Legacy Issue Number: 4008
Source: AT&T ( Duncan Grisby)
In a similar vein to Vishy's question about alignment, what should the
endianness of a word-oriented wchar be? This applies both to single
wchars, and the separate code points in a wstring. With the 2.3 spec,
it seemed quite obvious to me that word-oriented wide characters
should have the same endianness as the rest of the stream. After all,
they are no different from any other word-oriented type.
However, with the new 2.4 spec, there is now a bizarre section saying
that if, and only if, the TCS-W is UTF-16, all wchar values are
marshalled big-endian unless there is a byte-order-mark telling you
otherwise. I don't understand the point of this. Section 2.7 of the
Unicode Standard, version 3.0 says [emphasis mine]:
"Data streams that begin with U+FEFF byte order mark are likely to
contain Unicode values. It is recommended that applications sending
or receiving untyped data streams of coded characters use this
signature. _If other signaling methods are used, signatures should
not be employed._"
It seems quite clear to me that a GIOP stream is a typed data stream
which uses its own signalling methods. The Unicode standard therefore
says that a BOM should not be used.
I guess it's too late to clean up the UTF-16 encoding, but what about
other word-oriented code sets? What if the end-points have negotiated
the use of UCS-4? Should that be big-endian unless there's a BOM?

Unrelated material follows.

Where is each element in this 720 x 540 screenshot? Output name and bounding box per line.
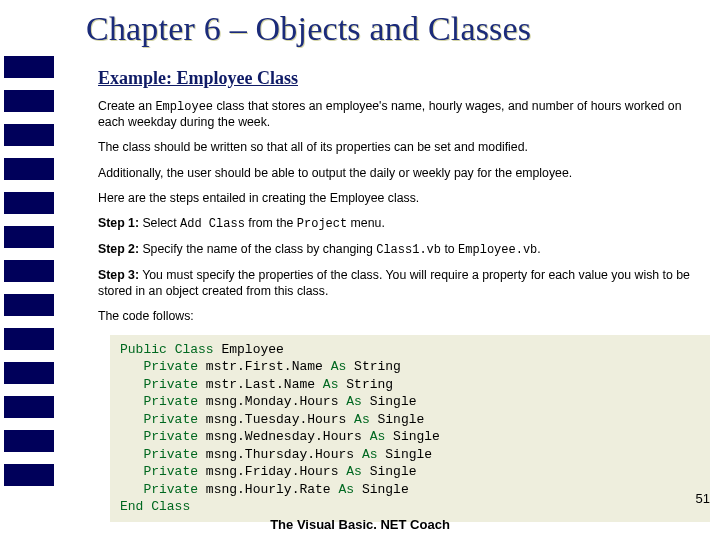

The spec doesn't say. Even worse, what if the negotiated encoding is
something like Big5? That doesn't have byte order marks. Big5
doesn't have a one-to-one Unicode mapping, so it's not sensible to
always translate to UTF-16.
GIOP already has a perfectly good mechanism for sorting out this kind
of issue. Please can wchar be considered on equal footing with all
other types, and use the stream's endianness?
Reported: CORBA 2.4 — Tue, 31 Oct 2000 05:00 GMT
Disposition: Resolved — CORBA 3.0.2
Updated: Fri, 6 Mar 2015 20:58 GMT